Stored data entries:

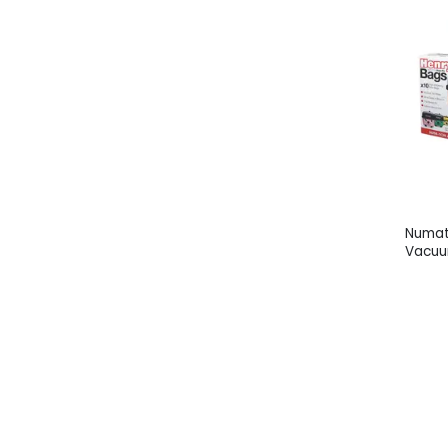
Numat
Vacuu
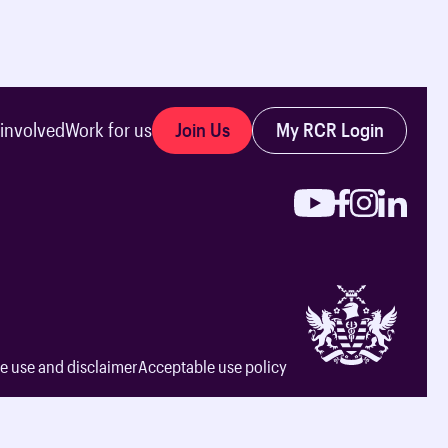
Join Us
My RCR Login
 involved
Work for us
e use and disclaimer
Acceptable use policy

__Task__: Will you set down the records word for word while leaving out every picture?

__Answer space__:
Numat
Vacuu
Join Us
My RCR Login
 involved
Work for us
e use and disclaimer
Acceptable use policy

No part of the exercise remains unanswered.